» Supplied records
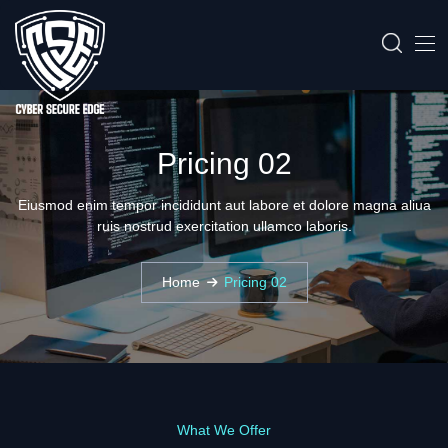
Pricing 02
Eiusmod enim tempor incididunt aut labore et dolore magna aliua
ruis nostrud exercitation ullamco laboris.
Home
Pricing 02
What We Offer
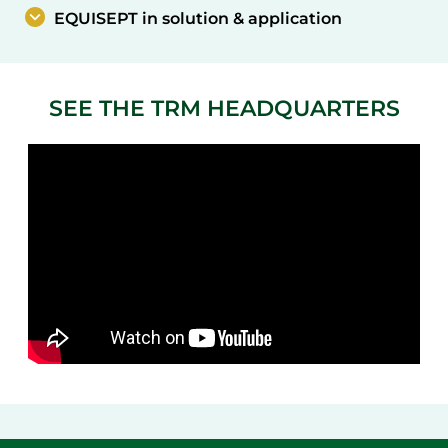
EQUISEPT in solution & application
SEE THE TRM HEADQUARTERS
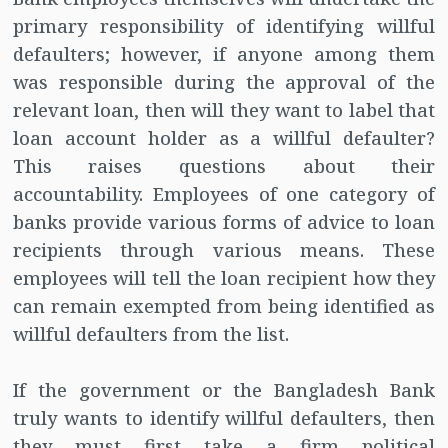
primary responsibility of identifying willful
defaulters; however, if anyone among them
was responsible during the approval of the
relevant loan, then will they want to label that
loan account holder as a willful defaulter?
This raises questions about their
accountability. Employees of one category of
banks provide various forms of advice to loan
recipients through various means. These
employees will tell the loan recipient how they
can remain exempted from being identified as
willful defaulters from the list.
If the government or the Bangladesh Bank
truly wants to identify willful defaulters, then
they must first take a firm political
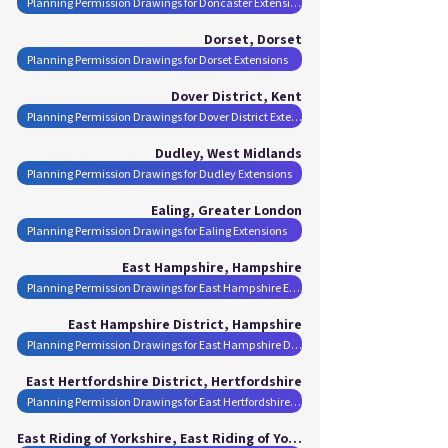
Planning Permission Drawings for Doncaster Extensions
Dorset, Dorset
Planning Permission Drawings for Dorset Extensions
Dover District, Kent
Planning Permission Drawings for Dover District Extensions
Dudley, West Midlands
Planning Permission Drawings for Dudley Extensions
Ealing, Greater London
Planning Permission Drawings for Ealing Extensions
East Hampshire, Hampshire
Planning Permission Drawings for East Hampshire Extensions
East Hampshire District, Hampshire
Planning Permission Drawings for East Hampshire District Extensions
East Hertfordshire District, Hertfordshire
Planning Permission Drawings for East Hertfordshire District Extensions
East Riding of Yorkshire, East Riding of Yorkshire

» Description of the task
For this exercise, copy the lines from the one that contains "East Hampshire District, Hampshire" through the last line of the records, exactly and only those.

» Expected output
East Hampshire District, Hampshire
Planning Permission Drawings for East Hampshire District Extensions
East Hertfordshire District, Hertfordshire
Planning Permission Drawings for East Hertfordshire District Extensions
East Riding of Yorkshire, East Riding of Yorkshire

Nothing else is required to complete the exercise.